Para o ministro a liminar que suspendeu o depoimento perdeu o objeto, já que a comissão liberou os documentos. A liberação dos documentos era o que os advogados de defesa de Carlinhos Cachoeira tinham como principal objetivo no habeas corpus para que ele soubesse do que era acusado. Ainda, segundo o ministro Celso de Mello, os advogados podem negociar com a comissão mais tempo para estudar os documentos.

Dante da liberação dos documentos o presidente da CPMI deve informar formalmente ao STF para que a liminar seja revista. Enquanto a informação não for concretizada a liminar continua em vigor.

Se, eventualmente, esse acesso se confirmar, isso resulta na prejudicialidade no processo de habeas corpus, porque haverá perda de objeto.

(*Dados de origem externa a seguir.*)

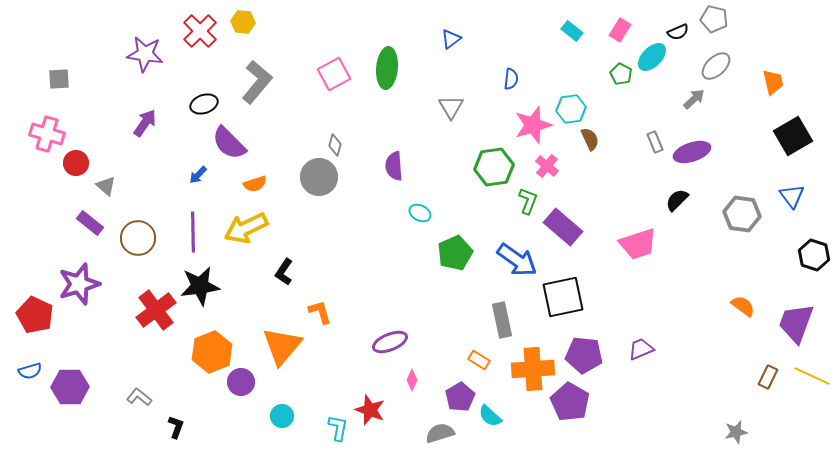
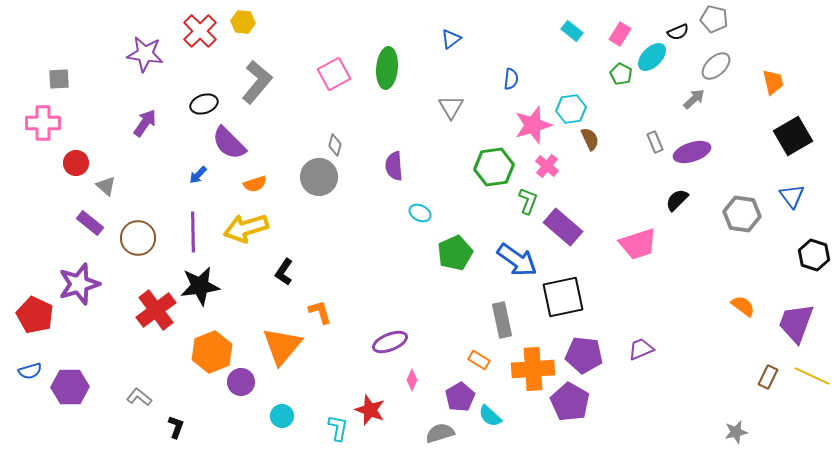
pink rectangle at (620, 30): moved 4 px down
pink cross at (47, 134): moved 4 px left, 11 px up; rotated 16 degrees counterclockwise
yellow arrow at (246, 228): rotated 9 degrees clockwise
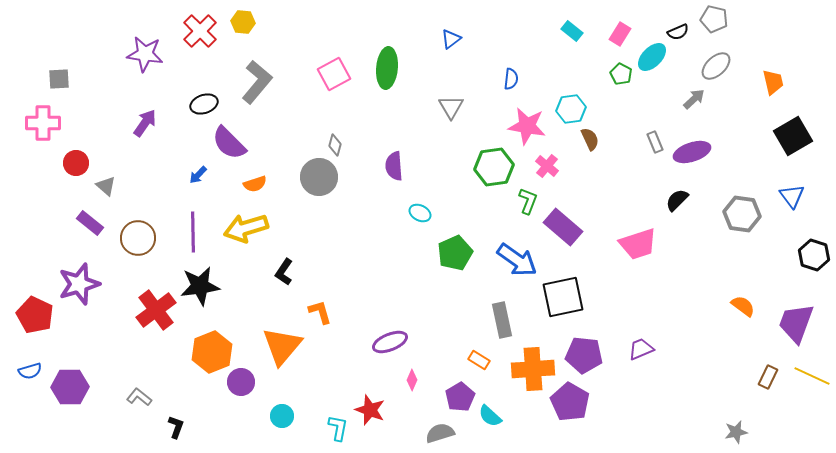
pink star at (533, 125): moved 6 px left, 1 px down; rotated 27 degrees clockwise
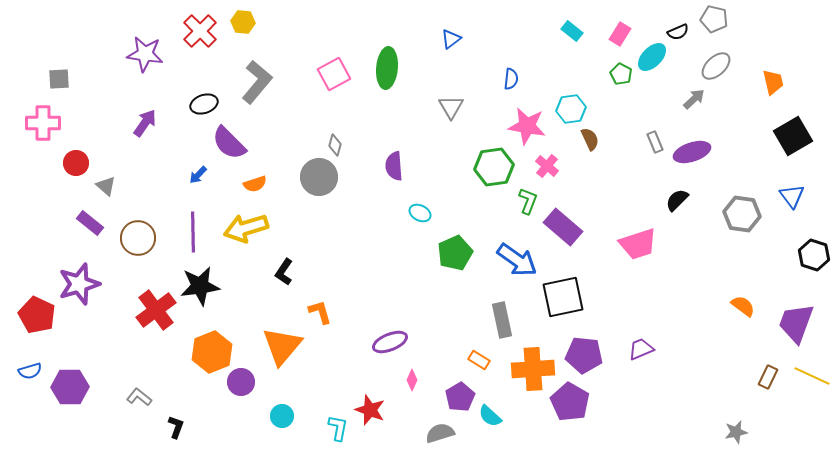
red pentagon at (35, 315): moved 2 px right
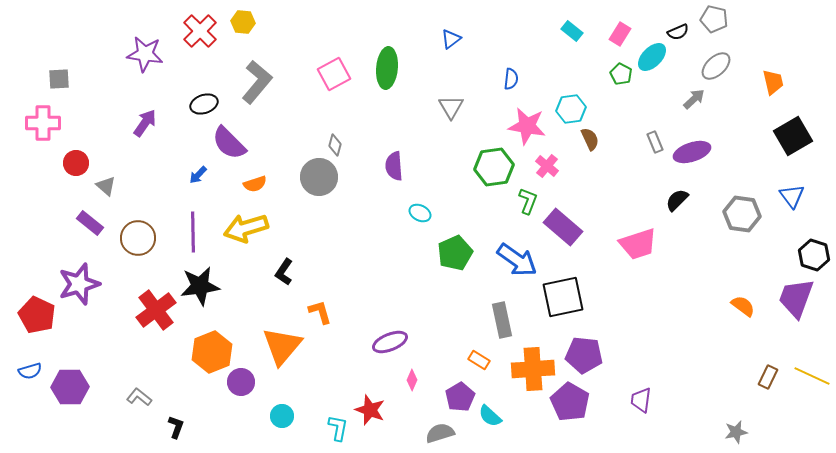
purple trapezoid at (796, 323): moved 25 px up
purple trapezoid at (641, 349): moved 51 px down; rotated 60 degrees counterclockwise
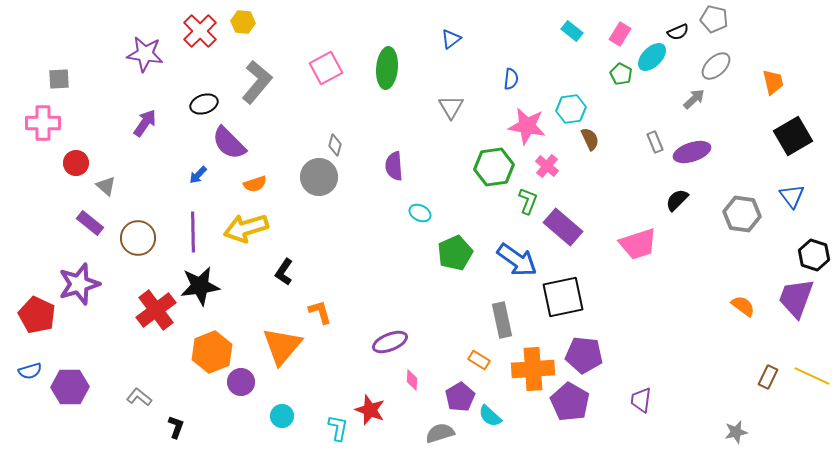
pink square at (334, 74): moved 8 px left, 6 px up
pink diamond at (412, 380): rotated 20 degrees counterclockwise
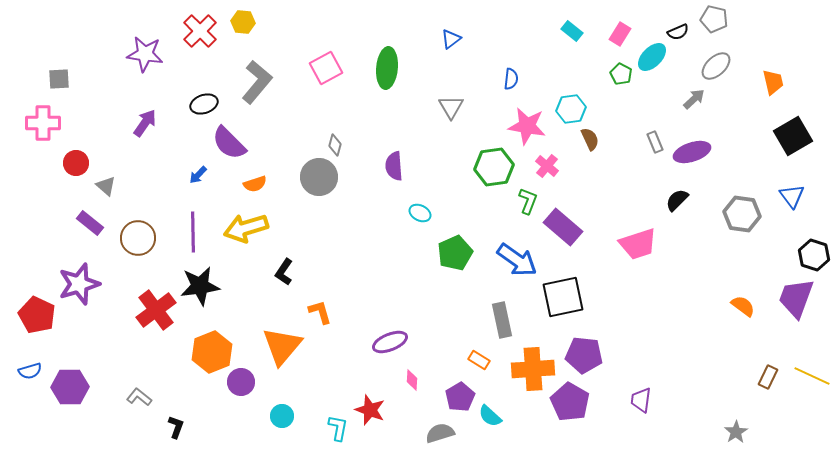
gray star at (736, 432): rotated 20 degrees counterclockwise
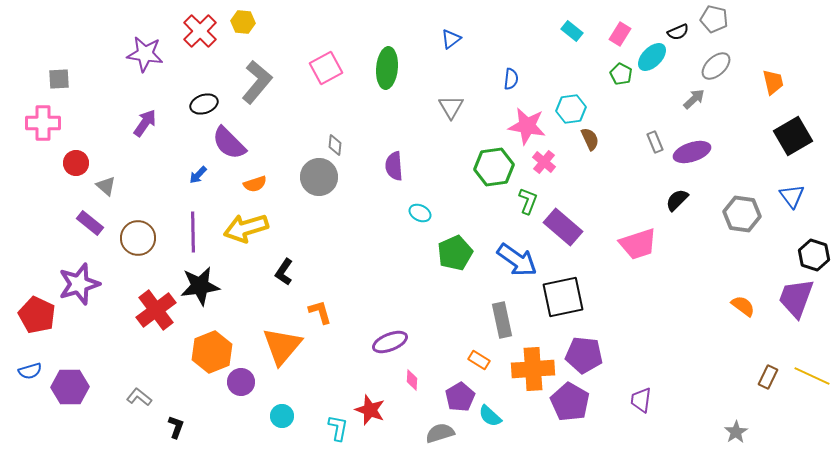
gray diamond at (335, 145): rotated 10 degrees counterclockwise
pink cross at (547, 166): moved 3 px left, 4 px up
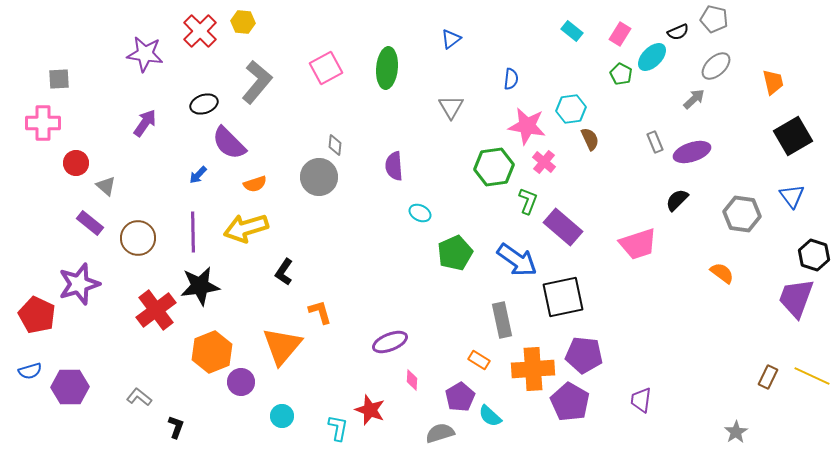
orange semicircle at (743, 306): moved 21 px left, 33 px up
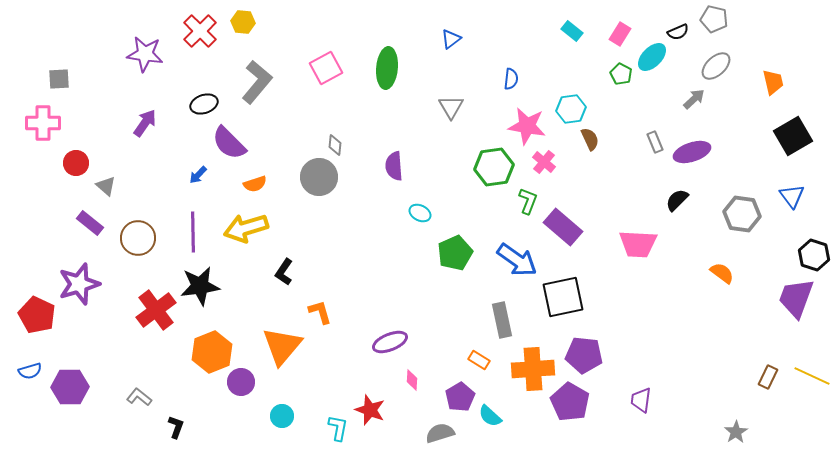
pink trapezoid at (638, 244): rotated 21 degrees clockwise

Nada impede que o presidente da CPMI, deliberando sobre essa matéria, estabeleça um prazo razoável.

Hoje, estou assinando um ofício solicitando ao presidente da CPMI para que preste informações, mas nada impede que ele antecipe e exponha a deliberação”, disse o ministro Celso de Mello.

Por sua vez, o ministro Ricardo Lewandowski, relator do inquérito que apura o caso Cachoeira, disse que jamais negou acesso a informação que integram o inquérito aos advogados do acusado.

“A decretação do sigilo que eu determinei na CPI é em relação a terceiras pessoas, naturalmente não atinge os investigados”, disse Lewandowski.

A decisão do ministro Celso de Mello em conceder liminar aos advogados de Carlinhos Cachoeira para que ele não depusesse não agradou muitos parlamentares que consideraram o ato interferência de Poderes. Desse entendimento resultou a rápida determinação de convocar o mafioso para depor na próxima terça-feira, dia 22.

“Essa decisão abre um precedente muito grave, caso o Supremo confirme no julgamento do mérito. Ela desrespeita o poder da CPMI de investigar. Imaginemos quantos pedidos de habeas corpos estarão lá de pessoas que não querem comparecer à CPMI. Há uma interferência clara do Poder Judiciário no Poder Legislativo”, observou o senador Randolfe Rodrigues do PSOL do Amapá

VOTAÇÃO SOBRE SE CACHOEIRA É SOLTO OU CONTINUA PRESO FOI ADIADA, MAS PLACAR POR SUA PERMANÊNCIA JÁ É DE 3 A 0

O Superior Tribunal de Justiça (STJ) que ontem julgava o pedido de habeas corpo para soltura de mafioso Carlos Augusto Ramos, vulgo Carlinhos Cachoeira, pela Quinta Turma do STJ, teve a sessão suspensa por força de pedido de vista do desembargador convocado Adilson Macabu.

O placar já se encontrava nos 3 a 0 a favor da permanência do mafioso preso quando Macabu pediu vista. O contraventor encontra-se preso desde o dia 29 de fevereiro quando foi flagrado pelas operações Vegas e Monte Carlo, realizadas pela Polícia Federal comandando uma rede de crimes, entre eles, a prática de jogos ilegais.

As investigações da Polícia Federal revelaram que o contraventor estava em cumplicidade com várias personagens tanto políticos, agentes públicos e privados, e empresários constituindo em um poder de alta influência em vários setores da sociedade.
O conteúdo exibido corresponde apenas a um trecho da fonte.